En confirmant ces charges, la CPI a reconnu JP Bemba responsable des griefs portés à sa charge en sa qualité de commandant de l’ALC au moment de la commission des actes incriminés. A ce stade, la CPI n’a pas fixé la date du début du procès proprement dit, mais il est indiqué qu’on est parti pour une procédure pouvant durer plus ou moins quinze (15) années.

Aucune source proche du MLC n’a souhaité commenter l’information dans la soirée d’hier. En attendant, de grandes interrogations s’imposent sur la scène politique où les différents acteurs sont définitivement fixés sur le sort, du dossier Bemba. La première porte sur la manière dont va désormais se déterminer l’opposition quant au poste de porte-parole de ce groupe politique. On sait, en effet, que la question a, après adoption de la loi portant organisation et fonctionnement de l’opposition, longtemps été gelée dans l’espoir que Bemba, selon les aspirations du MLC, obtiendrait sa liberté. La deuxième question porte sur l’avenir même du MLC, lorsque l’on sait qu’en RDC la survie des partis politiques dépend de leurs leaders. JP Bemba n’est pas mort, loin de là, mais on sait que les nouvelles suites de son dossier judiciaire ne seront pas sans conséquence dans les rangs du MLC qui, on le sait, est traversé par ce que l’on appelle couramment en RDC « des courants internes de pensée ».

La troisième question, liée aux deux premières, est relative à la gestion politique de l’Equateur présentée comme bastion du MLC. Ici, en effet, l’on sait que les leaders de la province, toutes tendances confondues, se livrent une guerre larvée de leadership. Enfin, on ne manquerait pas de poser des questions sur la recomposition de la majorité qui pourrait avoir, désormais, des coudées plus franches lorsque l’on sait qu’une opposition sans leadership devient hypothétique et facilement « prenable » : Jean-Pierre Bemba avait été arrêté à Bruxelles le 24 mai 2008 avant d’être transféré à la Haye où il est détenu jusqu’à ce jour. Les services de la CPI ont, conformément aux procédures réglementaires, procédées à la saisie et au gel de tous ses biens et comptes bancaires. Lundi 12 janvier 2009, les juges de la Chambre préliminaire III de la Cour pénale internationale ont débuté l’audience qui devait déterminer si les charges retenues contre Jean-Pierre Bemba pouvaient être confirmées pour permettre le début d’un procès.

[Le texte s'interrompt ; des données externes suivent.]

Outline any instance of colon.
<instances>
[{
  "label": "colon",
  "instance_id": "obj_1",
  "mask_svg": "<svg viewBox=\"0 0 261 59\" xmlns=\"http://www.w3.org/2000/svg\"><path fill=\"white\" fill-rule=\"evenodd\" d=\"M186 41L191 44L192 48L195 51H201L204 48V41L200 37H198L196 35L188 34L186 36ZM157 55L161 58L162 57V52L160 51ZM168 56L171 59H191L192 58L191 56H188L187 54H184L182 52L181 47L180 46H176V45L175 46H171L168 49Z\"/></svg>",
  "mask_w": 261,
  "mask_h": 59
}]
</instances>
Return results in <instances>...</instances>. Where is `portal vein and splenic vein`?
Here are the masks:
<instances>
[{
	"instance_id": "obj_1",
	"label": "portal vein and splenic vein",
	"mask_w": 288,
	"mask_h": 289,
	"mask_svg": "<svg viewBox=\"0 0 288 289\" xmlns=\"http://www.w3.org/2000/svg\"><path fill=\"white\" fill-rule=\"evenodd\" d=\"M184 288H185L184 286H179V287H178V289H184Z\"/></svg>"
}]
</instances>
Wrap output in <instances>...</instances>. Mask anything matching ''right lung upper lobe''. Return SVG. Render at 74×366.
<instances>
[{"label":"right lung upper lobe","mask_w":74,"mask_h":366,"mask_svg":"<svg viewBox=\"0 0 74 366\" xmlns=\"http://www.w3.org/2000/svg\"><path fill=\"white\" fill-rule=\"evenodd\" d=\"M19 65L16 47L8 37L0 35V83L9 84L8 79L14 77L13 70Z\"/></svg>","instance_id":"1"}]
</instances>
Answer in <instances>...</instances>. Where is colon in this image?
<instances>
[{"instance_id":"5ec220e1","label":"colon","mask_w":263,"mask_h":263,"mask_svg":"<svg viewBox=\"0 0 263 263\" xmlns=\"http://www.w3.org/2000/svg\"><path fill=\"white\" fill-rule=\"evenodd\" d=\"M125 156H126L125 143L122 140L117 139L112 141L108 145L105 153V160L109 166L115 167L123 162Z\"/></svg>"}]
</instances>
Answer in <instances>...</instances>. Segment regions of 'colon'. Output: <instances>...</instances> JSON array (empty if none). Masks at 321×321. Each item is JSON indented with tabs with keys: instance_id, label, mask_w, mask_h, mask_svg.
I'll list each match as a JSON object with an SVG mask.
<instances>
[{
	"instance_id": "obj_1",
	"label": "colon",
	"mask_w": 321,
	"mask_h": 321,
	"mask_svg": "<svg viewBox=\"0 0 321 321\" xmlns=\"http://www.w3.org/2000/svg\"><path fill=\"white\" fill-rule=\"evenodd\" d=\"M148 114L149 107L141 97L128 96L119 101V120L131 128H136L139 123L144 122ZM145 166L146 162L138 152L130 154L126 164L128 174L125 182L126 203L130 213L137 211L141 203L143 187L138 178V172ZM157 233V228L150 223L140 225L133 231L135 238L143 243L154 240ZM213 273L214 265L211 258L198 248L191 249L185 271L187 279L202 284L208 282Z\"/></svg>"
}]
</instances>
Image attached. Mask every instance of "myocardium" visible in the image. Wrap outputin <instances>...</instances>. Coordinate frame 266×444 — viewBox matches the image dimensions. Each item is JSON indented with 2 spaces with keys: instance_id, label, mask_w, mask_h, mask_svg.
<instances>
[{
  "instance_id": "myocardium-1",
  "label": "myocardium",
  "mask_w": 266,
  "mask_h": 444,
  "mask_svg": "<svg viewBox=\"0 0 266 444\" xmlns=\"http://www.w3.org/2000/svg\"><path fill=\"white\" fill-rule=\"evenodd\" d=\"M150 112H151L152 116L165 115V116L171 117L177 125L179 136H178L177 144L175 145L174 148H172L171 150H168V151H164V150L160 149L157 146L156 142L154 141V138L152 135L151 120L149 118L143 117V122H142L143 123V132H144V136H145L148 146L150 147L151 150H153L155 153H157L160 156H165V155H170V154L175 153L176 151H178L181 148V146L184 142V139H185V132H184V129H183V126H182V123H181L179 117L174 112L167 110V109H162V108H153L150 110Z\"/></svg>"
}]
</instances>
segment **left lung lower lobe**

Le Procureur Luis Moreno accusait alors Bemba de cinq chefs de crimes de guerre et trois chefs de crimes contre l’humanité, qui auraient été commis par les forces du Mouvement de libération du Congo en République centrafricaine.

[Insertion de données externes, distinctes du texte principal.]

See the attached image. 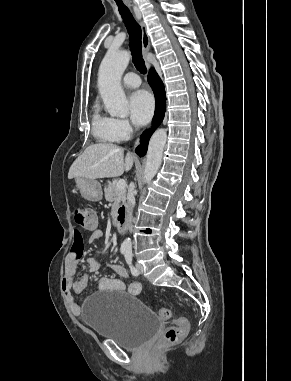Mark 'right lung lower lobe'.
Here are the masks:
<instances>
[{
  "mask_svg": "<svg viewBox=\"0 0 291 381\" xmlns=\"http://www.w3.org/2000/svg\"><path fill=\"white\" fill-rule=\"evenodd\" d=\"M148 82L151 85L155 99H156V108H155V115L153 118V128L150 131H146L141 136V146H139L136 149V153H138L140 156L144 155L147 151L148 147V141L154 132V130L160 125L164 118L165 113V107H166V96L164 91V86L162 81L160 80L159 76L154 70H150V73L148 75Z\"/></svg>",
  "mask_w": 291,
  "mask_h": 381,
  "instance_id": "98d812e1",
  "label": "right lung lower lobe"
}]
</instances>
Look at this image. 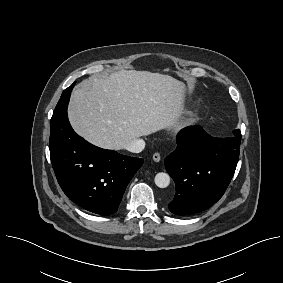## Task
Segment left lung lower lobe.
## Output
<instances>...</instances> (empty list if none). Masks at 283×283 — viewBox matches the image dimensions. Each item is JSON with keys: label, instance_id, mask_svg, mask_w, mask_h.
<instances>
[{"label": "left lung lower lobe", "instance_id": "1", "mask_svg": "<svg viewBox=\"0 0 283 283\" xmlns=\"http://www.w3.org/2000/svg\"><path fill=\"white\" fill-rule=\"evenodd\" d=\"M240 141L238 137L215 138L201 128L179 134L176 151L165 160L176 184L169 203L172 213H198L222 197L238 163Z\"/></svg>", "mask_w": 283, "mask_h": 283}]
</instances>
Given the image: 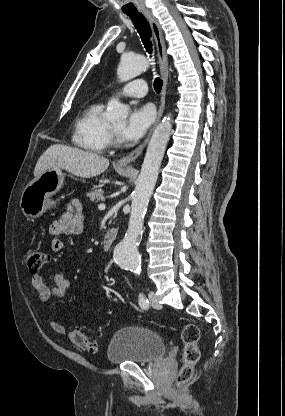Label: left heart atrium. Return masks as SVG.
Listing matches in <instances>:
<instances>
[{
  "mask_svg": "<svg viewBox=\"0 0 285 416\" xmlns=\"http://www.w3.org/2000/svg\"><path fill=\"white\" fill-rule=\"evenodd\" d=\"M154 118V113L149 105L134 107L119 133L124 141L135 142L147 131Z\"/></svg>",
  "mask_w": 285,
  "mask_h": 416,
  "instance_id": "obj_1",
  "label": "left heart atrium"
}]
</instances>
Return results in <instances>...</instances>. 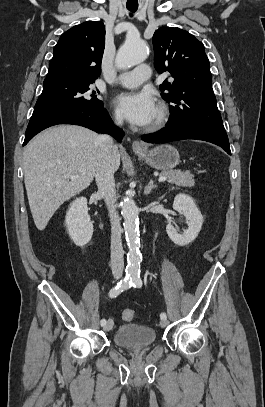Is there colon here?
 Instances as JSON below:
<instances>
[{"label": "colon", "mask_w": 265, "mask_h": 407, "mask_svg": "<svg viewBox=\"0 0 265 407\" xmlns=\"http://www.w3.org/2000/svg\"><path fill=\"white\" fill-rule=\"evenodd\" d=\"M123 320L130 322L136 319V313L132 309H125L122 313Z\"/></svg>", "instance_id": "5ec220e1"}]
</instances>
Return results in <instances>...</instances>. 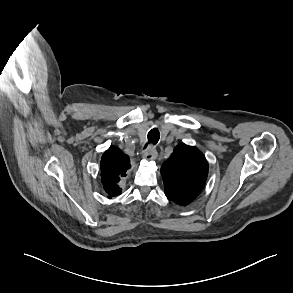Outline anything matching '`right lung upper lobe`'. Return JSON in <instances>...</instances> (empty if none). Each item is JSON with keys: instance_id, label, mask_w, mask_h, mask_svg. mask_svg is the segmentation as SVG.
I'll return each instance as SVG.
<instances>
[{"instance_id": "1", "label": "right lung upper lobe", "mask_w": 293, "mask_h": 293, "mask_svg": "<svg viewBox=\"0 0 293 293\" xmlns=\"http://www.w3.org/2000/svg\"><path fill=\"white\" fill-rule=\"evenodd\" d=\"M130 168L129 157L117 147L111 146L103 153L101 158V178L104 190L109 195V198L121 194L118 183L126 176V172Z\"/></svg>"}]
</instances>
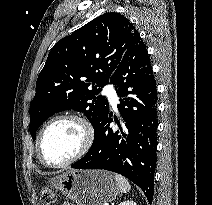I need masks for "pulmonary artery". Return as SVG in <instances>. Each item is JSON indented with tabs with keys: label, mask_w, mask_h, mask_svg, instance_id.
Returning <instances> with one entry per match:
<instances>
[{
	"label": "pulmonary artery",
	"mask_w": 212,
	"mask_h": 205,
	"mask_svg": "<svg viewBox=\"0 0 212 205\" xmlns=\"http://www.w3.org/2000/svg\"><path fill=\"white\" fill-rule=\"evenodd\" d=\"M104 94L109 98L110 102L113 105H116L118 102V97L116 94L115 89L113 88L112 85H106L103 89Z\"/></svg>",
	"instance_id": "pulmonary-artery-1"
}]
</instances>
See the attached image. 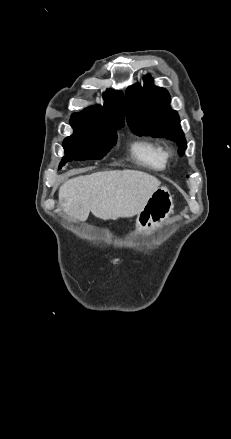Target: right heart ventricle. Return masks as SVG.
Returning <instances> with one entry per match:
<instances>
[{
    "label": "right heart ventricle",
    "instance_id": "e07e8e85",
    "mask_svg": "<svg viewBox=\"0 0 231 439\" xmlns=\"http://www.w3.org/2000/svg\"><path fill=\"white\" fill-rule=\"evenodd\" d=\"M130 152L133 158L147 168L163 170L167 166V150L159 142L148 139H136L130 145Z\"/></svg>",
    "mask_w": 231,
    "mask_h": 439
}]
</instances>
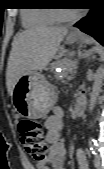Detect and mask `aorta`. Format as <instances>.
Segmentation results:
<instances>
[{"instance_id": "obj_1", "label": "aorta", "mask_w": 104, "mask_h": 169, "mask_svg": "<svg viewBox=\"0 0 104 169\" xmlns=\"http://www.w3.org/2000/svg\"><path fill=\"white\" fill-rule=\"evenodd\" d=\"M102 85H103V71L101 69H98L95 76H94V82L92 85V91L90 93V100H89V111L90 113L93 112L99 94L101 92L102 89Z\"/></svg>"}]
</instances>
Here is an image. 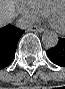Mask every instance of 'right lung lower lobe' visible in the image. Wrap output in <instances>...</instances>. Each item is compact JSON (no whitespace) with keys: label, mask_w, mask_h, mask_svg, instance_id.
<instances>
[{"label":"right lung lower lobe","mask_w":65,"mask_h":89,"mask_svg":"<svg viewBox=\"0 0 65 89\" xmlns=\"http://www.w3.org/2000/svg\"><path fill=\"white\" fill-rule=\"evenodd\" d=\"M24 32L10 24L0 26V70L12 62L18 40Z\"/></svg>","instance_id":"1"}]
</instances>
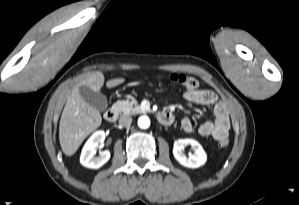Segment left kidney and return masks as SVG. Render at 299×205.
<instances>
[{
	"label": "left kidney",
	"mask_w": 299,
	"mask_h": 205,
	"mask_svg": "<svg viewBox=\"0 0 299 205\" xmlns=\"http://www.w3.org/2000/svg\"><path fill=\"white\" fill-rule=\"evenodd\" d=\"M187 145H190L194 151V154H190L188 158L183 153V149ZM173 155L181 165L188 168H198L204 165L207 160L203 147L196 140L190 138L176 140Z\"/></svg>",
	"instance_id": "5707ae66"
}]
</instances>
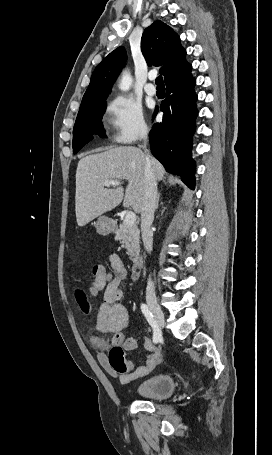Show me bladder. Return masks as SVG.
<instances>
[{"instance_id": "1", "label": "bladder", "mask_w": 272, "mask_h": 455, "mask_svg": "<svg viewBox=\"0 0 272 455\" xmlns=\"http://www.w3.org/2000/svg\"><path fill=\"white\" fill-rule=\"evenodd\" d=\"M176 387L177 383L172 375L161 373L142 382L136 393L146 399H164L171 396Z\"/></svg>"}]
</instances>
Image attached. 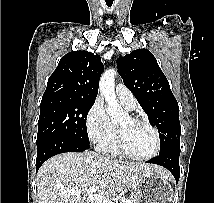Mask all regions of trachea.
I'll use <instances>...</instances> for the list:
<instances>
[{
  "mask_svg": "<svg viewBox=\"0 0 214 203\" xmlns=\"http://www.w3.org/2000/svg\"><path fill=\"white\" fill-rule=\"evenodd\" d=\"M107 6H108V7H111V6H112V3H107Z\"/></svg>",
  "mask_w": 214,
  "mask_h": 203,
  "instance_id": "1",
  "label": "trachea"
}]
</instances>
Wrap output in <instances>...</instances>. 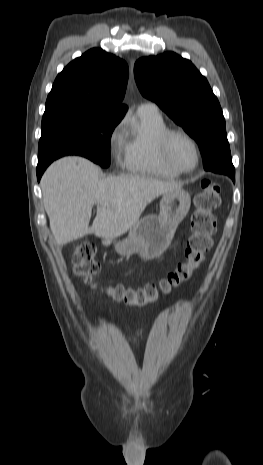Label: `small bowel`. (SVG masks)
<instances>
[{"label":"small bowel","instance_id":"c3829d8e","mask_svg":"<svg viewBox=\"0 0 263 465\" xmlns=\"http://www.w3.org/2000/svg\"><path fill=\"white\" fill-rule=\"evenodd\" d=\"M140 333H141V332H140V331H138L136 335H139ZM134 339H135V336H134V337H132V340H134Z\"/></svg>","mask_w":263,"mask_h":465}]
</instances>
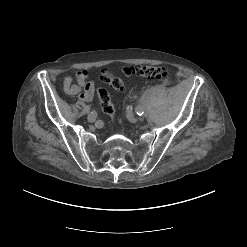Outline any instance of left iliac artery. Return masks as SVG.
<instances>
[{
  "label": "left iliac artery",
  "instance_id": "left-iliac-artery-1",
  "mask_svg": "<svg viewBox=\"0 0 247 247\" xmlns=\"http://www.w3.org/2000/svg\"><path fill=\"white\" fill-rule=\"evenodd\" d=\"M135 112H136L137 115H140V116L144 114V110H143V108L141 106H137L135 108Z\"/></svg>",
  "mask_w": 247,
  "mask_h": 247
}]
</instances>
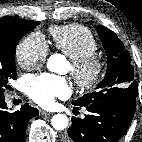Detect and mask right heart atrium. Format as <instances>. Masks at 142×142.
Here are the masks:
<instances>
[{
  "label": "right heart atrium",
  "instance_id": "obj_1",
  "mask_svg": "<svg viewBox=\"0 0 142 142\" xmlns=\"http://www.w3.org/2000/svg\"><path fill=\"white\" fill-rule=\"evenodd\" d=\"M48 54V45L44 36L39 32H32L25 36L16 47V59L25 70L40 67Z\"/></svg>",
  "mask_w": 142,
  "mask_h": 142
}]
</instances>
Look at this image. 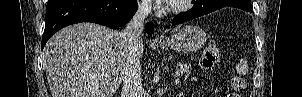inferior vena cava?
Instances as JSON below:
<instances>
[{"mask_svg": "<svg viewBox=\"0 0 302 97\" xmlns=\"http://www.w3.org/2000/svg\"><path fill=\"white\" fill-rule=\"evenodd\" d=\"M152 9L151 0H143L136 14L120 33L127 48V63L123 72V95L125 97H145L142 86L139 48L147 16Z\"/></svg>", "mask_w": 302, "mask_h": 97, "instance_id": "inferior-vena-cava-1", "label": "inferior vena cava"}]
</instances>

Les juges de la Chambre préliminaire disposaient alors de 60 jours après l’audience pour rendre une décision écrite. Ils pouvaient, soit retenir les charges si les juges s’accordaient à dire qu’il  existe des motifs raisonnables de croire » que Bemba est l’auteur des crimes dont il est accusé. L’affaire devait alors être portée en jugement. Les juges pouvaient aussi décider que les preuves présentées ne sont pas suffisantes pour confirmer certaines charges ou l’intégralité de celles-ci. Dans ce cas, le Procureur pouvait avancer des preuves supplémentaires pour consolider les charges concernées et demander ensuite qu’elles soient confirmées. Enfin, les juges avaient la possibilité d’ajourner l’audience et demander au Procureur de fournir plus de preuves ou d’approfondir l’enquête autour d’une charge en particulier. C’est ce qui est arrivé.

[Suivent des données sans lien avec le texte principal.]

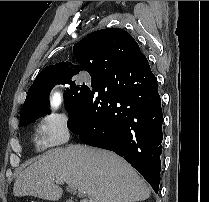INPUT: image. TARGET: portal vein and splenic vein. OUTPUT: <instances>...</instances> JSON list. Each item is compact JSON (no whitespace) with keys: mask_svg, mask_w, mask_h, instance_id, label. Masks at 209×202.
Returning <instances> with one entry per match:
<instances>
[{"mask_svg":"<svg viewBox=\"0 0 209 202\" xmlns=\"http://www.w3.org/2000/svg\"><path fill=\"white\" fill-rule=\"evenodd\" d=\"M57 184H63L64 182L61 179H55L54 180ZM80 194H85L86 192L84 190H78Z\"/></svg>","mask_w":209,"mask_h":202,"instance_id":"portal-vein-and-splenic-vein-1","label":"portal vein and splenic vein"}]
</instances>
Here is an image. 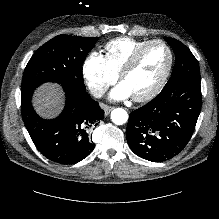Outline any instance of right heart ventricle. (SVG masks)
Returning a JSON list of instances; mask_svg holds the SVG:
<instances>
[{
  "instance_id": "e07e8e85",
  "label": "right heart ventricle",
  "mask_w": 219,
  "mask_h": 219,
  "mask_svg": "<svg viewBox=\"0 0 219 219\" xmlns=\"http://www.w3.org/2000/svg\"><path fill=\"white\" fill-rule=\"evenodd\" d=\"M149 40H138L131 37H118L110 40L105 45V58L115 73L120 69L127 59Z\"/></svg>"
}]
</instances>
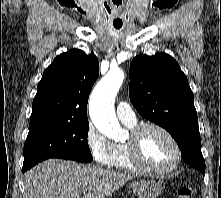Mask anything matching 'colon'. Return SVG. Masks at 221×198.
<instances>
[{
  "instance_id": "obj_1",
  "label": "colon",
  "mask_w": 221,
  "mask_h": 198,
  "mask_svg": "<svg viewBox=\"0 0 221 198\" xmlns=\"http://www.w3.org/2000/svg\"><path fill=\"white\" fill-rule=\"evenodd\" d=\"M177 198H191V190L186 187L179 189Z\"/></svg>"
}]
</instances>
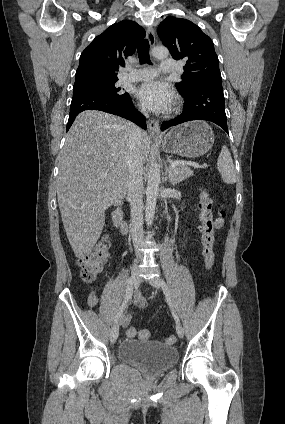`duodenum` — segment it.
Wrapping results in <instances>:
<instances>
[{
  "mask_svg": "<svg viewBox=\"0 0 285 424\" xmlns=\"http://www.w3.org/2000/svg\"><path fill=\"white\" fill-rule=\"evenodd\" d=\"M112 221L116 228L123 234L127 230V222L124 218V213L121 208H116L112 213Z\"/></svg>",
  "mask_w": 285,
  "mask_h": 424,
  "instance_id": "duodenum-1",
  "label": "duodenum"
}]
</instances>
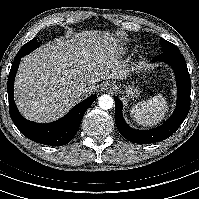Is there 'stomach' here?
<instances>
[{"instance_id": "obj_1", "label": "stomach", "mask_w": 199, "mask_h": 199, "mask_svg": "<svg viewBox=\"0 0 199 199\" xmlns=\"http://www.w3.org/2000/svg\"><path fill=\"white\" fill-rule=\"evenodd\" d=\"M125 98L130 99V98H136L139 95V89L138 87L132 85H128L125 87Z\"/></svg>"}]
</instances>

En effet, le 04 mars 2009, la troisième chambre préliminaire de la Cour pénale internationale a demandé au Procureur, Louis Moreno Ocampo, une révision des charges retenues contre Jean Pierre Bemba. Ocampo devait, en fait, requalifier « le type de responsabilité pénale » retenue contre l’ancien vice-président congolais en charge de l’économie et des finances. Le Procureur devait ainsi présenter, avant le 30 mars, un état amendé des charges retenues contre Jean Pierre Bemba. A échéance, la chambre a pris l’affaire en examen en vue de rendre son jugement pour le mois de juin, ce qui vient d’être fait.